(Exercise aim)
Each and every line below goes into your answer unchanged, but leave out the images.

Dataset items

=== Section Start ===

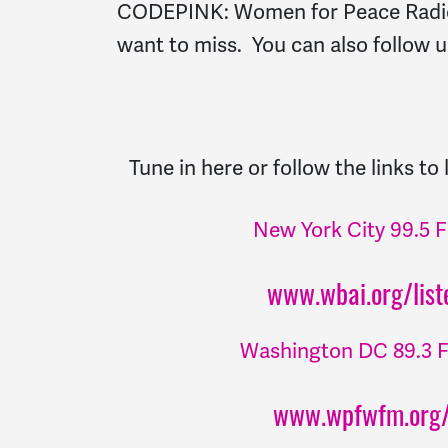
CODEPINK: Women for Peace Radio
want to miss. You can also follow
Tune in here or follow the links to
New York City 99.5
www.wbai.org/liste
Washington DC 89.3
www.wpfwfm.org/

=== Section End ===

(Solution)
CODEPINK: Women for Peace Radio
want to miss. You can also follow
Tune in here or follow the links to
New York City 99.5
www.wbai.org/liste
Washington DC 89.3
www.wpfwfm.org/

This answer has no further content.